Transformed By Technology And Timing
2008-08-09
Craig Lord
History is being rewritten before our very eyes and the list of fastest fields is likely to be erased over the next eight days at the Water Cube

After just one session of preliminaries at the Water Cube, the verdict is in: the pace of progress in the Olympic pool here in Beijing is unprecedented. History is being rewritten before our very eyes courtesy of a perfect storm of timing, technology and the spread of world-class standards around the world. The list of fastest fields will be entirely new by the end of these Games.

   The time in which Stephanie Rice, of Australia, won the silver medal in the 400m medley at the world championships a year ago would have placed her 18th in the heats in Beijing; last into the final of the 400m medley heats led by Superfish Michael Phelps - in an Olympic record of 4:07.82, 0.44sec quicker than he swam to win gold in Athens 2004 - was Thiago Pereira, of Brazil, on 4:11.74. It took, 4:16.77 to make the final four years ago, that time good enough for 18th place four years on.  And in the heats of the 100m butterfly, title favourite Libby Trickett (AUS) found herself 12th best on 58.37. Britain's Jemma Lowe, 18, was last into the semi-final of 16, on 58.49, 0.04sec ahead of 2004 silver medal winner Otylia Jedrzejczak (POL), who failed to progress.
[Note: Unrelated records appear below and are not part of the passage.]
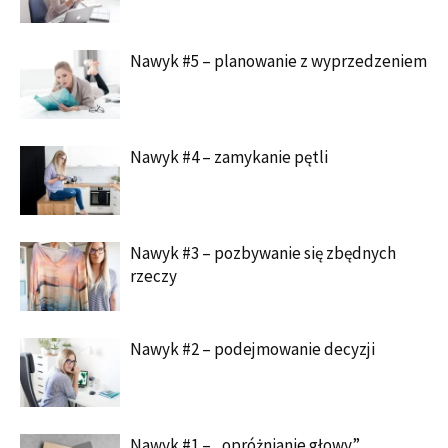
Nawyk #5 – planowanie z wyprzedzeniem
Nawyk #4 – zamykanie pętli
Nawyk #3 – pozbywanie się zbędnych
rzeczy
Nawyk #2 – podejmowanie decyzji
Nawyk #1 – „opróżnianie głowy”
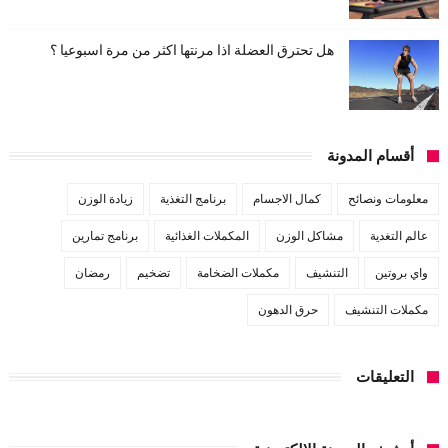
هل تحترق العضلة اذا مرنتها اكثر من مرة اسبوعيا ؟
أقسام المدونة
معلومات ونصائح
كمال الاجسام
برنامج التغذية
زيادة الوزن
عالم التغدية
مشاكل الوزن
المكملات الغذائية
برنامج تمارين
واي بروتين
التنشيف
مكملات الضخامة
تضخيم
رمضان
مكملات التنشيف
حرق الدهون
التعليقات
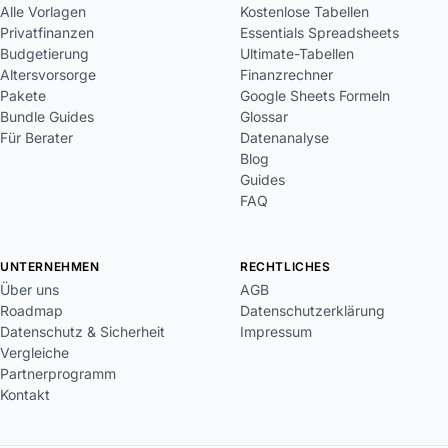
Alle Vorlagen
Kostenlose Tabellen
Privatfinanzen
Essentials Spreadsheets
Budgetierung
Ultimate-Tabellen
Altersvorsorge
Finanzrechner
Pakete
Google Sheets Formeln
Bundle Guides
Glossar
Für Berater
Datenanalyse
Blog
Guides
FAQ
UNTERNEHMEN
RECHTLICHES
Über uns
AGB
Roadmap
Datenschutzerklärung
Datenschutz & Sicherheit
Impressum
Vergleiche
Partnerprogramm
Kontakt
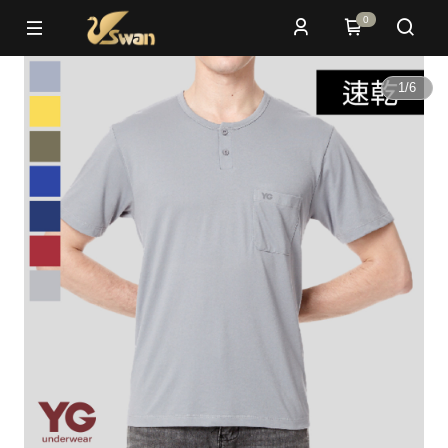
0
1
/
6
In 2004, it took a 59.84 to make it through to the semi-finals.

   In the heats of the 100m breaststroke, British champion Chris Cook, one of only seven men to race under the minute, scraped into the semi-finals in 15th place, on 1:00.71, a time a tenth of a second away from what it took to win a medal in 2004 and would have granted him silver in Sydney 2000. Leading the way into the Beijing semi-finals was Alex Dale Oen, of Norway, a nation that has yet to celebrate an Olympic champion in the pool, in an Olympic record of 59.41. If he was the first man to race inside a minute in Olympic waters, then four others followed immediately after.

  Trickett hit half of the nail on the head when she said: "It's obviously a lot faster being at night and being an Olympic event it's going to be a lot tougher." NBC television, the Olympic broadcaster, insisted that swimming tradition be turned on its head here in China, with finals held in the morning to coincide with prime-time viewing in America. All the better for the home crowd to see Phelps chase Spitz and NBC accountants chase advertising revenue. No matter that science suggests that peak performance among athletes is more likely much later in the day. The dollars counted for more, and qualifying rounds in Beijing are bound to produce efforts that reflect what would have happened in finals at previous Games.
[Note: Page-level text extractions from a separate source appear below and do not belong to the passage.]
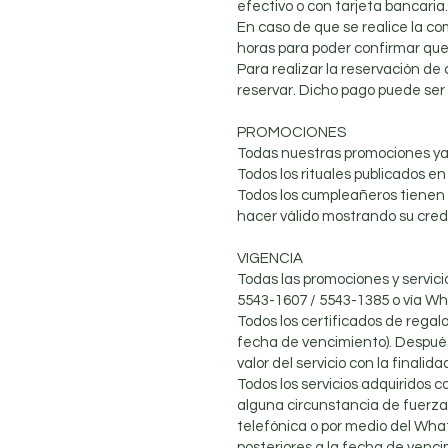
efectivo o con tarjeta bancaria.
En caso de que se realice la c
horas para poder confirmar que 
Para realizar la reservación de c
reservar. Dicho pago puede ser 
PROMOCIONES
Todas nuestras promociones ya 
Todos los rituales publicados e
Todos los cumpleañeros tienen u
hacer válido mostrando su cred
VIGENCIA
Todas las promociones y servici
5543-1607 / 5543-1385 o vía Wh
Todos los certificados de regal
fecha de vencimiento). Después
valor del servicio con la finali
Todos los servicios adquiridos 
alguna circunstancia de fuerza 
telefónica o por medio del What
posteriores a la fecha de vencim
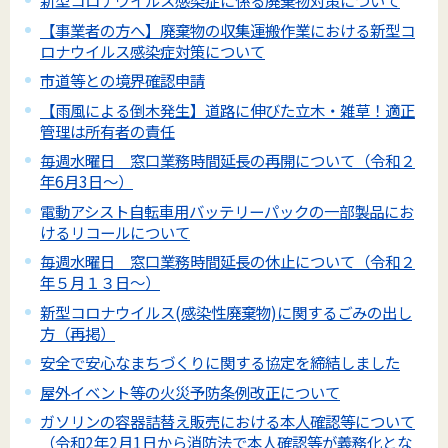
新型コロナウイルス感染症に係る廃棄物対策について
【事業者の方へ】廃棄物の収集運搬作業における新型コ
ロナウイルス感染症対策について
市道等との境界確認申請
【雨風による倒木発生】道路に伸びた立木・雑草！適正
管理は所有者の責任
毎週水曜日 窓口業務時間延長の再開について（令和２
年6月3日～）
電動アシスト自転車用バッテリーパックの一部製品にお
けるリコールについて
毎週水曜日 窓口業務時間延長の休止について（令和２
年５月１３日～）
新型コロナウイルス(感染性廃棄物)に関するごみの出し
方（再掲）
安全で安心なまちづくりに関する協定を締結しました
屋外イベント等の火災予防条例改正について
ガソリンの容器詰替え販売における本人確認等について
（令和2年2月1日から消防法で本人確認等が義務化とな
   Technology has also played a big part in pumping up the pace in the pool. Since February this year, when the Speedo LZR Racer, with high compression factors and polyurethane panels designed by NASA, 51 world records have fallen, 29 of them in the Olympic long-course pool and 47 of them to swimmers wearing what some have described as "technological doping". Other manufacturers have now been allowed to follow suit, with TYR, adidas (Britta Steffen will not wear in Beijing what she wore back in March) and Arena among those with new garments on swimmers at these Games, and new players such as Jaked seeking a slice of the action via Italians. At the world short-course championships in April this year, more than 400 swims among swimmers who placed between first and 20th across a range of events improved on their best times by an average of 2 per cent while wearing the LZR. We will see similar things in Beijing.
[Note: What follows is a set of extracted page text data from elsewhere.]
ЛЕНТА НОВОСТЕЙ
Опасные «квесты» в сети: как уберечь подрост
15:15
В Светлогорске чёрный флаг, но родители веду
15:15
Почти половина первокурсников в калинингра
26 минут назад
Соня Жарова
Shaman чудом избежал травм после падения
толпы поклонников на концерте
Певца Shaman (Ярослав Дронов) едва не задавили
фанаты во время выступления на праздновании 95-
  In such a cauldron at the Water Cube, Michael Scott, the performance director of Britain, said: "World swimming has moved on. I was sitting next to the Denmark team and their man dropped from 3:48 to a 3:45 (Mads Glaesner, 3:45.38). It's a very fast time. You would have expected that to make the final [in years gone by] but he missed out. The world has become much more competitive. It's a combination of a variety of factors and technology is playing a part in that."

  The statistics of the sport and the world rankings will be transformed radically as we watch at the Water Cube over the coming eight days.